Eine große Stärke des Buches ist, dass es die Geschichte Deutschlands auf eine anschauliche und lebendige Art vermittelt. Andreas Matlé hat eine klare und prägnante Sprache, die auch komplexe kulturelle Entwicklungen und Unterschiede verständlich macht. Durch die pointierten Beschreibungen gelingt es ihm, historische Hintergründe in den Vordergrund zu rücken, ohne dabei belehrend oder trocken zu wirken. Auch die durchgehende Bebilderung verleiht dem Buch eine visuelle Qualität, die das Leseerlebnis bereichert und die beschriebenen Objekte direkt zugänglich macht.
Ein möglicher Kritikpunkt könnte jedoch darin liegen, dass das Konzept der Objektauswahl stellenweise subjektiv wirken mag und vielleicht nicht immer eine vollständige Abbildung der deutschen Geschichte gewährleistet. Auch wenn die Auswahl 75 interessante und abwechslungsreiche Objekte umfasst, könnten einige Leser*innen spezifische Themen oder Objekte vermissen, die ebenfalls ein prägender Teil der bundesdeutschen Kultur waren. Doch gerade diese Subjektivität macht das Buch einzigartig und spiegelt die persönliche Perspektive des Autors wider, die Raum für eigene Interpretationen lässt.

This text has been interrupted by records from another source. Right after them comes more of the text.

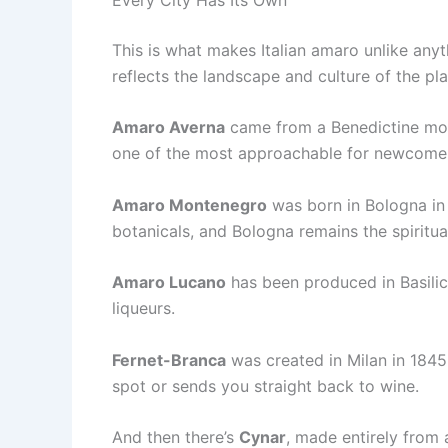
This is what makes Italian amaro unlike anythi
reflects the landscape and culture of the pl
Amaro Averna
came from a Benedictine monas
one of the most approachable for newcome
Amaro Montenegro
was born in Bologna in 
botanicals, and Bologna remains the spiritual
Amaro Lucano
has been produced in Basilica
liqueurs.
Fernet-Branca
was created in Milan in 1845.
spot or sends you straight back to wine.
And then there’s
Cynar
, made entirely from 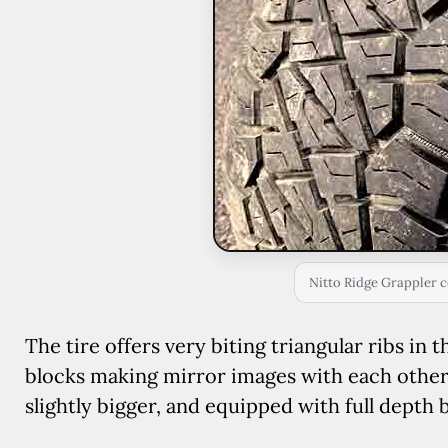
Nitto Ridge Grappler c
The tire offers very biting triangular ribs in 
blocks making mirror images with each other,
slightly bigger, and equipped with full depth 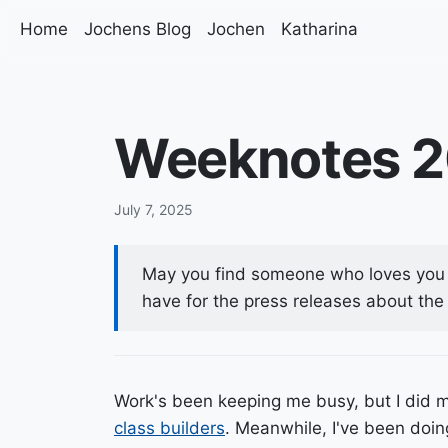
Home
Jochens Blog
Jochen
Katharina
Weeknotes 
July 7, 2025
May you find someone who loves you 
have for the press releases about the 
Work's been keeping me busy, but I did 
class builders
. Meanwhile, I've been do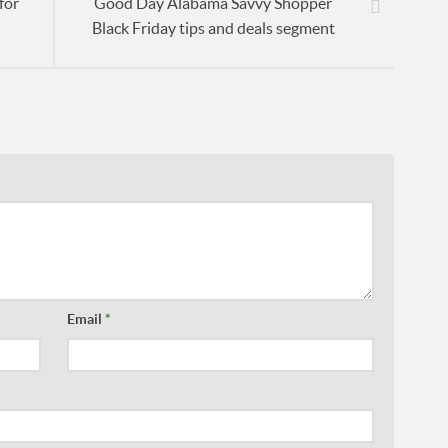
for
Good Day Alabama Savvy Shopper
Black Friday tips and deals segment
Email
*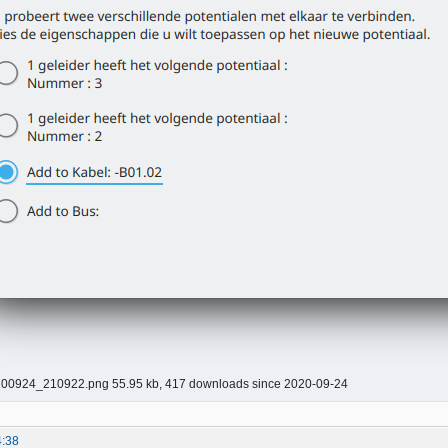
00924_210922.png 55.95 kb, 417 downloads since 2020-09-24
4:38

Deutsche Dinge: Eine Geschichte in 75 Objekten von Andreas Matlé ist ein originelles und informatives Buch, das die Entwicklung der Bundesrepublik Deutschland auf eine kreative und zugängliche Weise beleuchtet. Matlé gelingt es, das alltägliche Leben, die kulturellen Eigenheiten und die sozialen Veränderungen Deutschlands anhand bekannter und vergessener Objekte zu veranschaulichen. Die Auswahl der Objekte und die anschaulichen Erklärungen bieten eine spannende Perspektive auf die deutsche Geschichte, die durch ihre Alltagsnähe besonders zugänglich wird.

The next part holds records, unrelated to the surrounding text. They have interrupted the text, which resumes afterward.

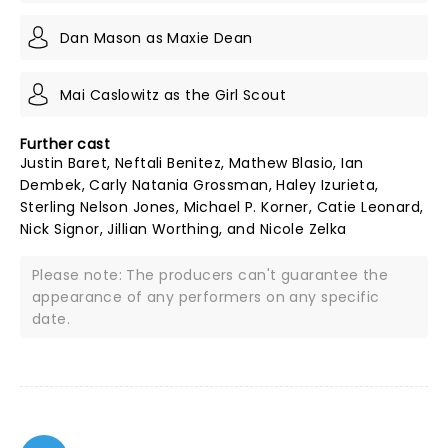
Dan Mason as Maxie Dean
Mai Caslowitz as the Girl Scout
Further cast
Justin Baret, Neftali Benitez, Mathew Blasio, Ian
Dembek, Carly Natania Grossman, Haley Izurieta,
Sterling Nelson Jones, Michael P. Korner, Catie Leonard,
Nick Signor, Jillian Worthing, and Nicole Zelka
Please note: The producers can't guarantee the
appearance of any performers on any specific
date.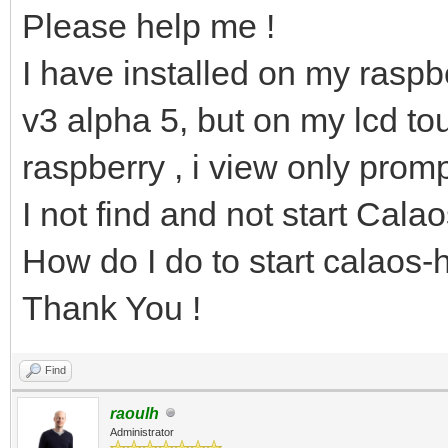
Please help me !
I have installed on my raspbe
v3 alpha 5, but on my lcd to
raspberry , i view only promp
I not find and not start Cala
How do I do to start calaos
Thank You !
Find
raoulh
Administrator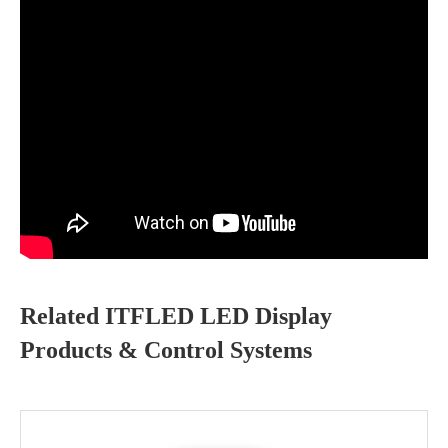
Related ITFLED LED Display
Products & Control Systems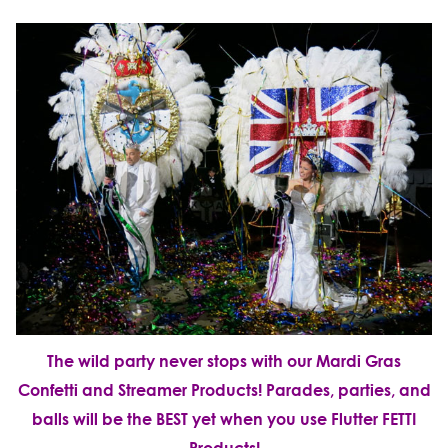
The wild party never stops with our Mardi Gras
Confetti and Streamer Products!
Parades, parties, and
balls will be the BEST yet when you use Flutter FETTI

Das Buch ist für alle geeignet, die an Kulturgeschichte interessiert sind und einen neuen Zugang zur Geschichte Deutschlands suchen. Deutsche Dinge ist eine Hommage an die kleinen Dinge, die oft übersehen werden, aber dennoch das Leben und die Identität einer Nation prägen. Es lädt dazu ein, die eigene Vergangenheit durch die Augen der Dinge zu betrachten, die uns im Alltag begleiten und mehr über uns und unsere Kultur aussagen, als es auf den ersten Blick scheint.